======== THE DATA

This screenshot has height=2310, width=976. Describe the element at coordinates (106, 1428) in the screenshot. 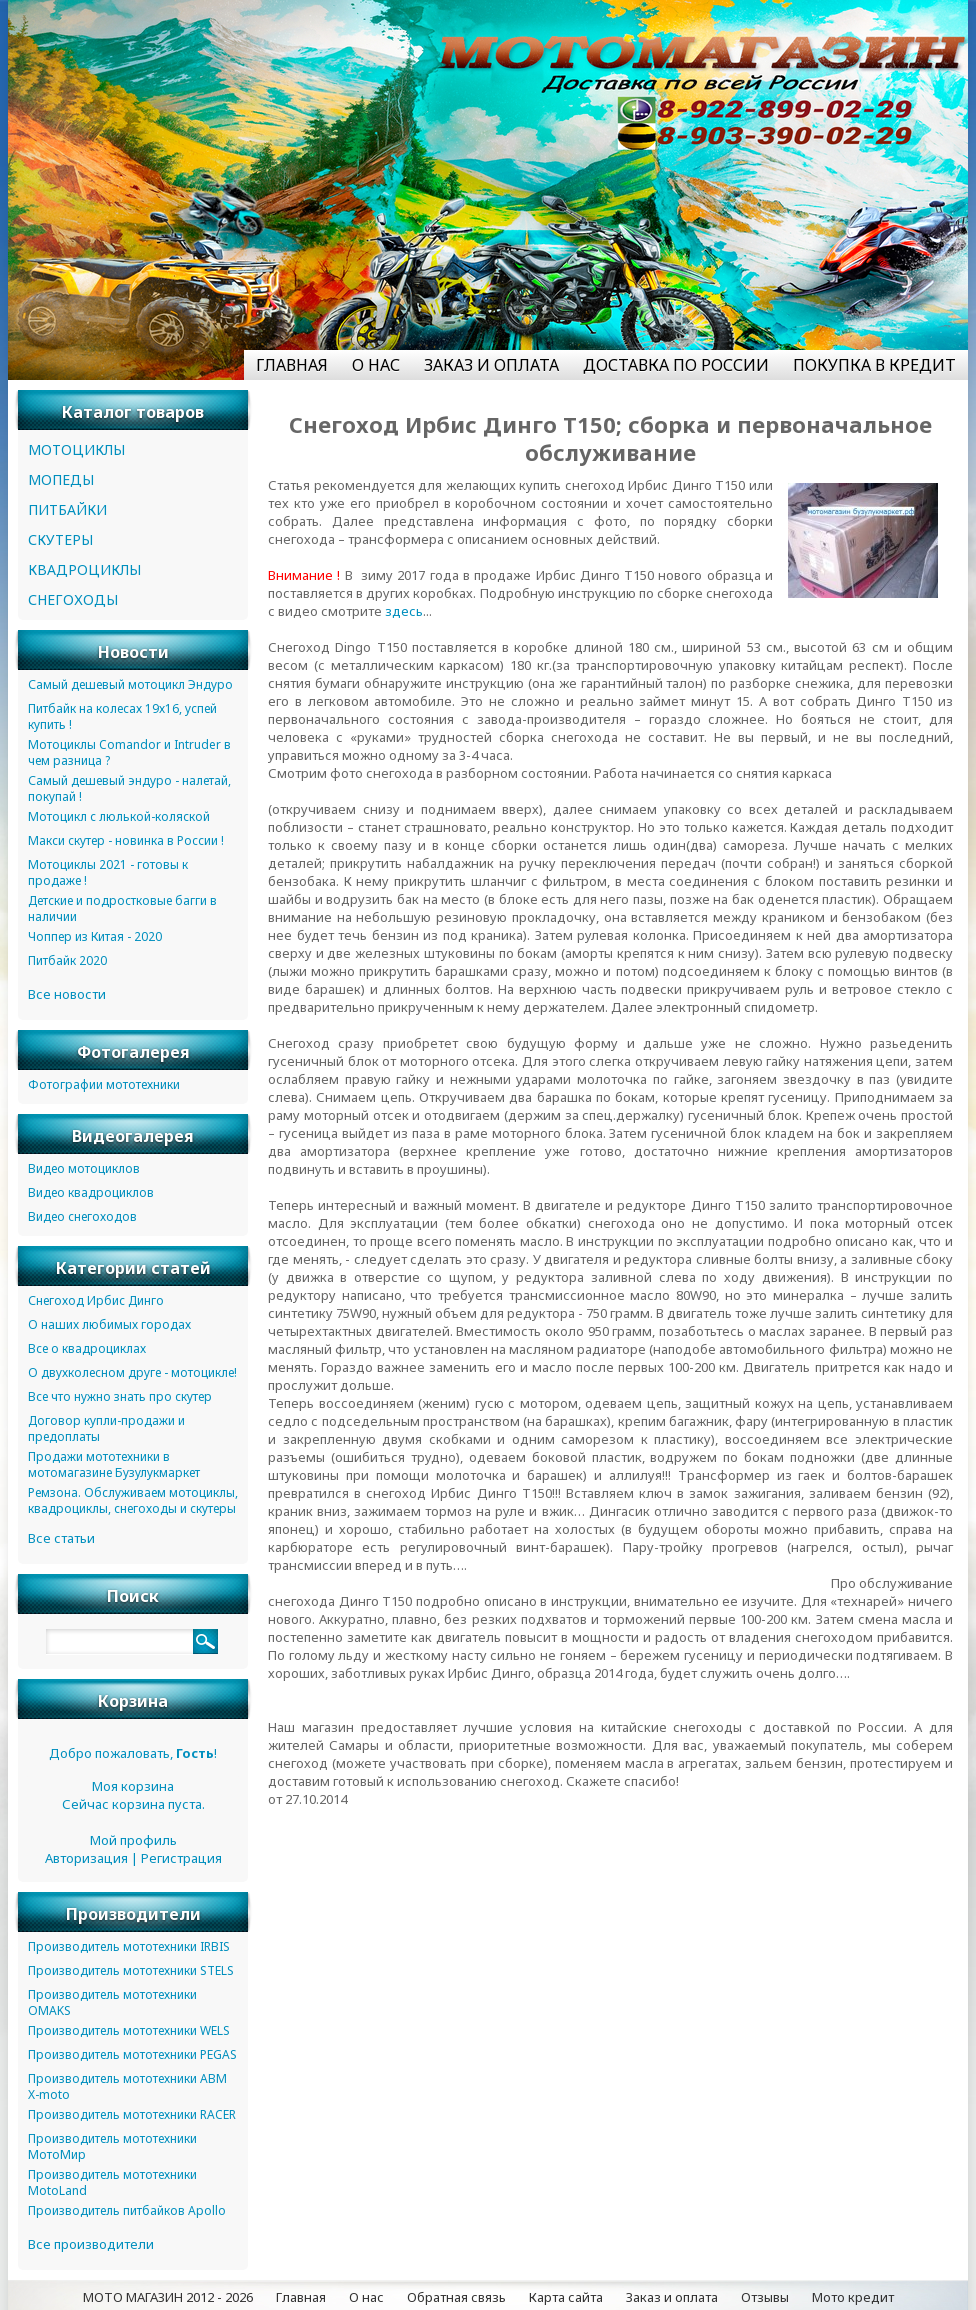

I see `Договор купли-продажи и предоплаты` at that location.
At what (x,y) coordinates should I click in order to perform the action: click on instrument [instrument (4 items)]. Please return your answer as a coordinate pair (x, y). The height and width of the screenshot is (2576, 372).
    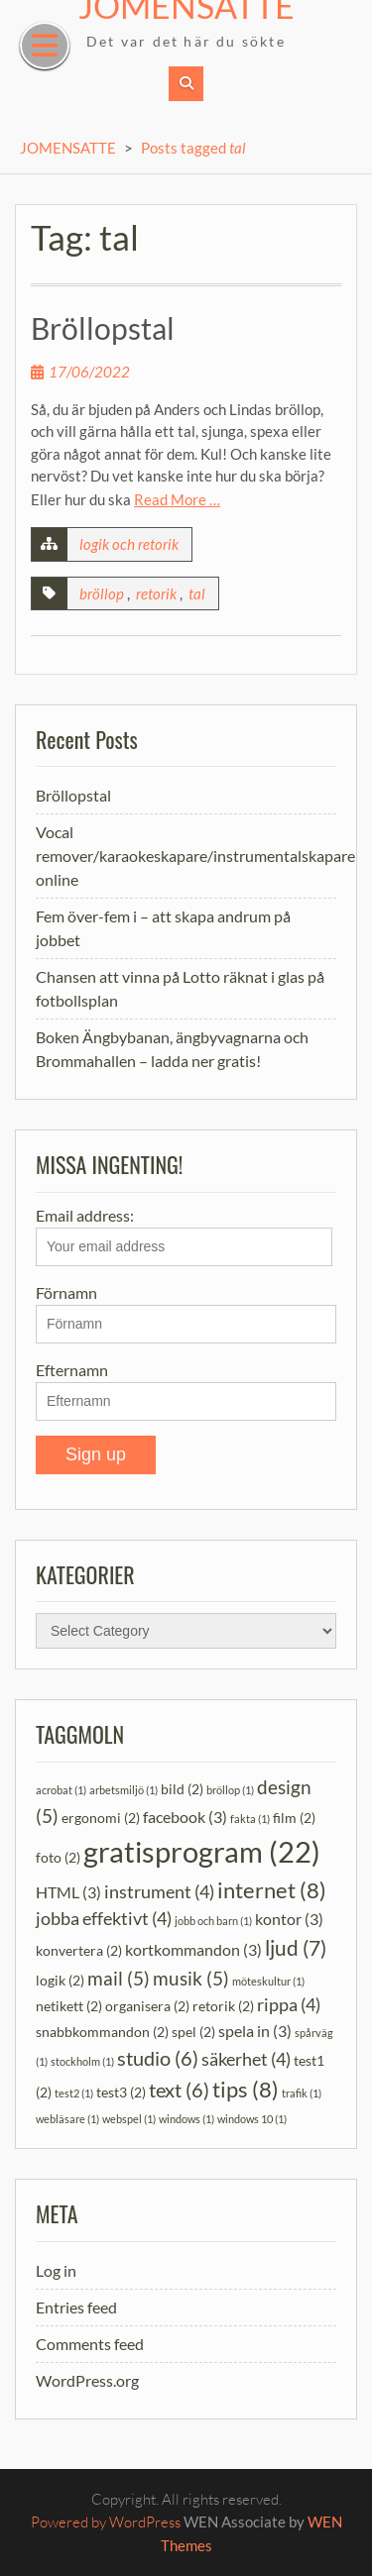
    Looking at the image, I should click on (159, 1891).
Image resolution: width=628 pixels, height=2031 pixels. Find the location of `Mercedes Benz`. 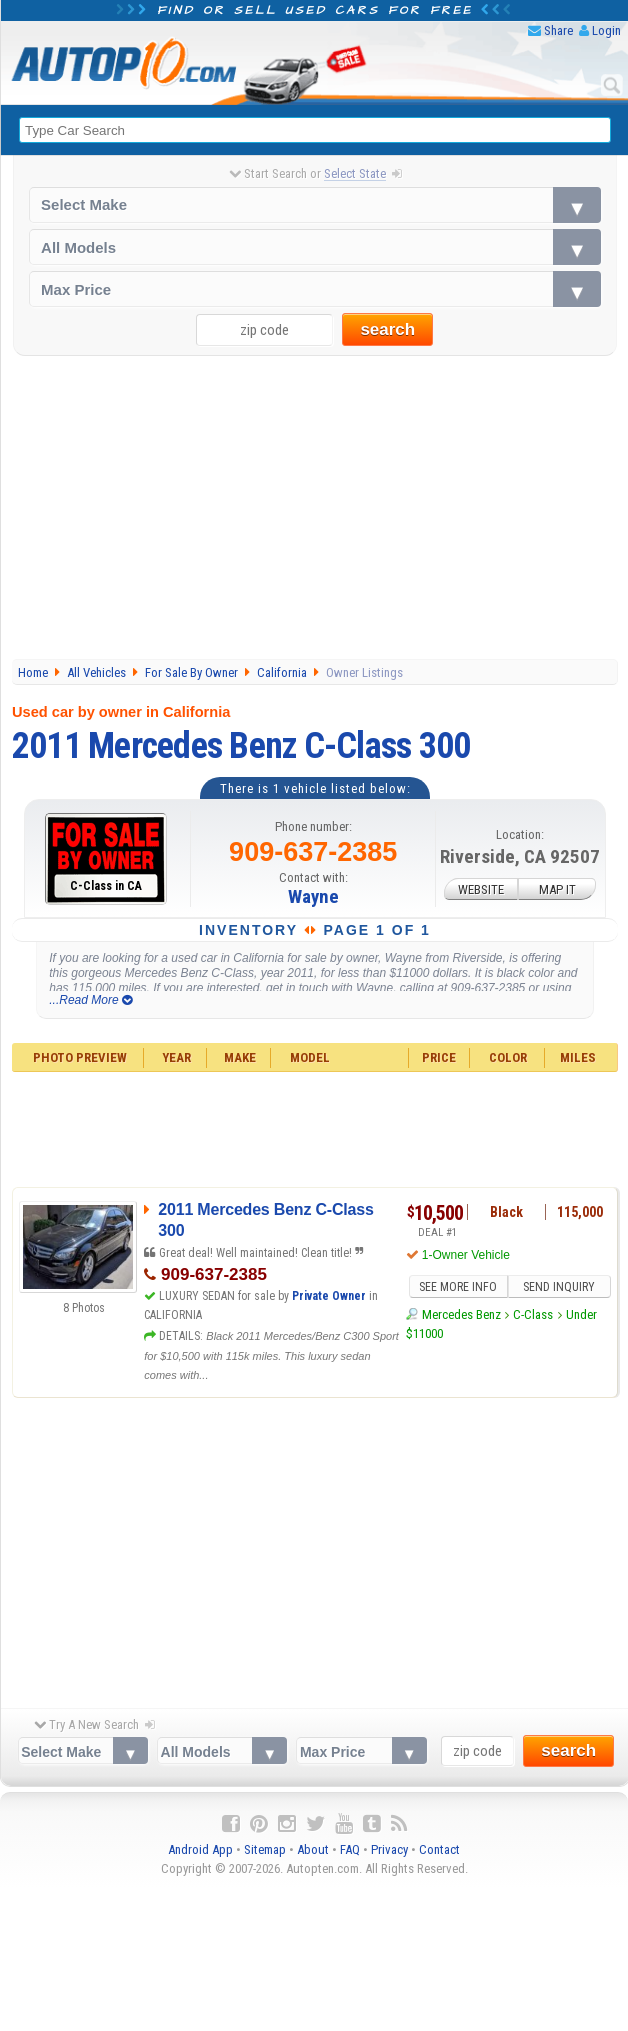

================

▶ ASSIGNMENT:
Please make an exact copy of the records, leaving out any picture.

▶ RESPONSE TO THE TASK:
This screenshot has height=2310, width=976. Describe the element at coordinates (106, 1428) in the screenshot. 

I see `Договор купли-продажи и предоплаты` at that location.
At what (x,y) coordinates should I click in order to perform the action: click on instrument [instrument (4 items)]. Please return your answer as a coordinate pair (x, y). The height and width of the screenshot is (2576, 372).
    Looking at the image, I should click on (159, 1891).
Image resolution: width=628 pixels, height=2031 pixels. Find the location of `Mercedes Benz`. 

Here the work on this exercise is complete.